After a skeptical back-and-forth in which the employee informed Moore that Trump campaign manager Kellyanne Conway was not there either, the filmmaker accepted that the meeting would not take place immediately.

Instead, Moore decided to leave Trump a note with the desk attendant.

“I’m gonna see if I can go up there and talk to him and perhaps convince him not to take office on Jan. 20,” Moore told viewers as he jotted down his message.

“Mr. Trump ― I’m here! I want to talk to you. Michael Moore,” the note read.

Michael Moore speaks to an attendant outside the lobby elevator bank in Trump Tower. He tried to arrange a meeting with the president-elect.
Michael Moore speaks to an attendant outside the lobby elevator bank in Trump Tower. He tried to arrange a meeting with the president-elect.
Yana Paskova via Getty Images

Before that climactic, vintage Moore encounter, the filmmaker shared some of his colorful observations about the election.

He told a reporter he is resolutely in favor of abolishing the electoral college, a cause many progressives have rallied behind in the light of Hillary Clinton’s popular vote victory. This election is the second time in 16 years that Democrats have won the popular vote but lost the presidency.

“He’s only president because of a stupid idea from the 1700s that was meant to appease people in the rural South, in these slave states,” Moore said.

“The irony that some 240 years later this man is elected and is in ― gonna take office not because he won the vote, not because the American people wanted him, but because there is this slave-owning idea from the 1700s,” he adds. “And that a man who is a racist, a misogynist, that he gets to go in the White House because of this idea from the slave era ― unbelievable.”

Moore even spoke to a Trump supporter wearing a camouflage “Make America Great Again” hat, who said he had voted for Barack Obama in 2008 and was a fan of Moore’s films.

“That guy is a fan of my movies and he voted for Trump. It needs to be examined, how he pulled this off ― and we shouldn’t run away from it,” Moore said after the man walked away.

“I would do a lot of listening in the next few weeks ― in the midst of our activism, in the midst of us opposing everything that Trump’s doing, stopping him in any way we can, stopping the electoral college from committing what I think is a crime by putting him into office,” he went on. “But at the same time, we need to listen to our fellow Americans. Know the other side. Watch ‘Patton.’ He knew that.”

Moore, who hails from Flint, Michigan, predicted in July that Trump would win the election ― claiming his victory would be “our Rust Belt Brexit.”

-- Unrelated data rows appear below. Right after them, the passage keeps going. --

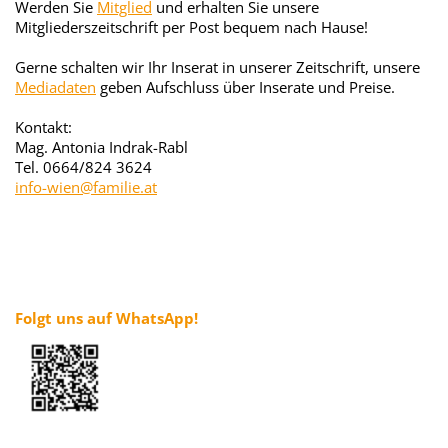
Werden Sie
Mitglied
und erhalten Sie unsere
Mitgliederszeitschrift per Post bequem nach Hause!
Gerne schalten wir Ihr Inserat in unserer Zeitschrift, unsere
Mediadaten
geben Aufschluss über Inserate und Preise.
Kontakt:
Mag. Antonia Indrak-Rabl
Tel. 0664/824 3624
info-wien@familie.at
Folgt uns auf WhatsApp!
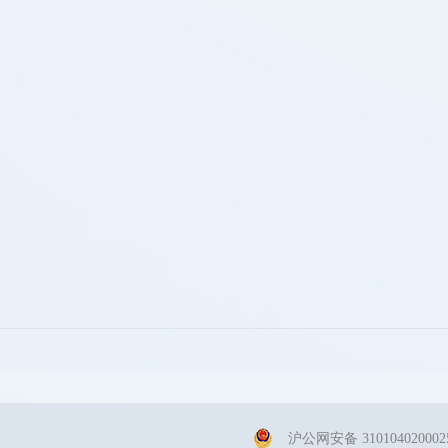
沪公网安备
31010402000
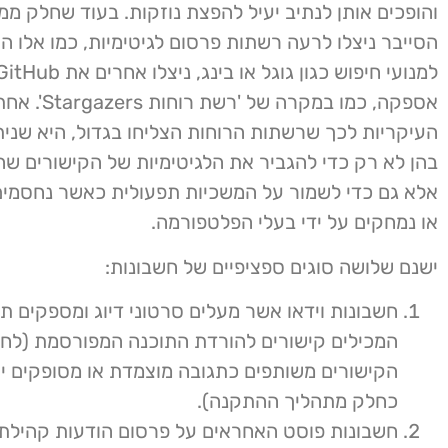
והופכים אותן לנתיב יעיל להפצת נוזקות. בעוד שחלק מ
הסייבר ניצלו לרעה רשתות פרסום לגיטימיות, כמו אלו ה
אספקה, כמו במקרה של '
העיקריות לכך שרשתות הרוחות הצליחו בגדול, היא שני
בהן לא רק כדי להגביר את הלגיטימיות של הקישורים שה
אלא גם כדי לשמור על המשכיות תפעולית כאשר נחסמים
או נמחקים על ידי בעלי הפלטפורמה.
ישנם שלושה סוגים ספציפיים של חשבונות:
חשבונות וידאו אשר מעלים סרטוני דיוג ומספקים תי
המכילים קישורים להורדת התוכנה המפורסמת (לחלו
הקישורים משותפים כתגובה מוצמדת או מסופקים יש
כחלק מתהליך ההתקנה).
חשבונות פוסט האחראים על פרסום הודעות קהילתי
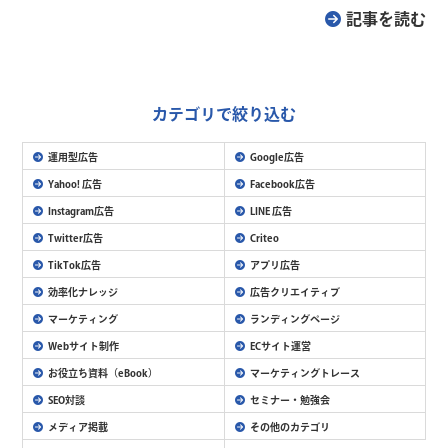
記事を読む
カテゴリで絞り込む
運用型広告
Google広告
Yahoo! 広告
Facebook広告
Instagram広告
LINE 広告
Twitter広告
Criteo
TikTok広告
アプリ広告
効率化ナレッジ
広告クリエイティブ
マーケティング
ランディングページ
Webサイト制作
ECサイト運営
お役立ち資料（eBook）
マーケティングトレース
SEO対談
セミナー・勉強会
メディア掲載
その他のカテゴリ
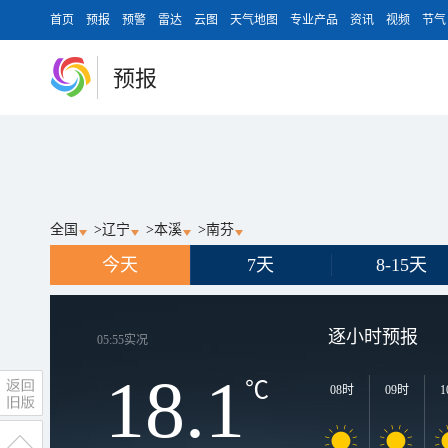
首页
预报
预警
雷达
云图
天气地图
专业产品
资讯
视频
节气
预报
全国
>
辽宁
>
本溪
>
南芬
今天
7天
8-15天
逐小时预报
05:55
实况
18.1
℃
08时
09时
1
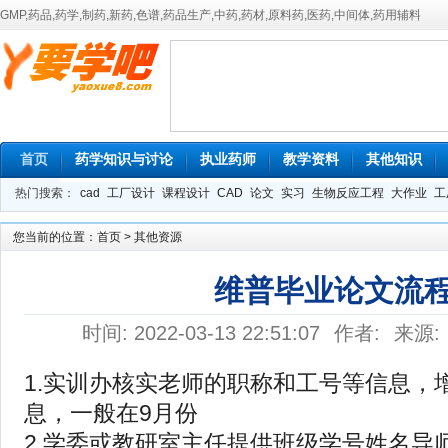
GMP,药品,药学,制药,新药,色谱,药品生产,中药,药材,原料药,医药,中间体,药用辅料
首页
药学知识与讨论
执业药师
教学资料
其他知识
热门搜索：
cad
工厂设计
课程设计
CAD
论文
实习
生物反应工程
大作业
工
您当前的位置：
首页
>
其他资源
维普毕业论文流
时间: 2022-03-13 22:51:07
作者:
来源:
1.实训办核实老师的职称和工号等信息，
息，一般在9月份
2.学委或教研室主任提供班级学号姓名导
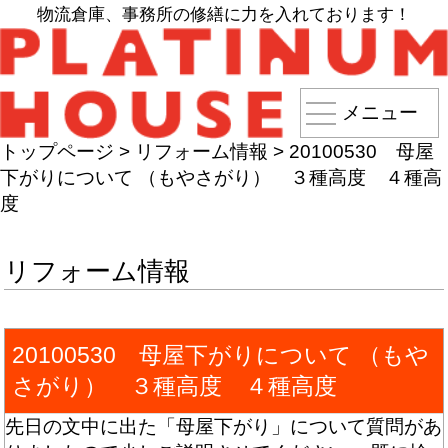
物流倉庫、事務所の修繕に力を入れております！
メニュー
トップページ
>
リフォーム情報
>
20100530 母屋
下がりについて （もやさがり） ３種高度 ４種高
度
リフォーム情報
20100530 母屋下がりについて （もや
さがり） ３種高度 ４種高度
先日の文中に出た「母屋下がり」について質問があ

“Calling it gives me no pleasure. I wanted to be wrong. I worked very hard to be wrong, trying to get people out to vote,” Moore said in Saturday’s livestream.

In the wake of the election, Moore has emerged as something of a liberal folk hero, calling for a progressive takeover of the Democratic National Committee, joining mass protests in New York and predicting on MSNBC that Trump would resign or be impeached before his first term is up.

In October, he released his latest documentary, “Moore in Trumpland,” which features Moore making the case for Hillary Clinton to a politically diverse group of voters in a conservative Ohio town.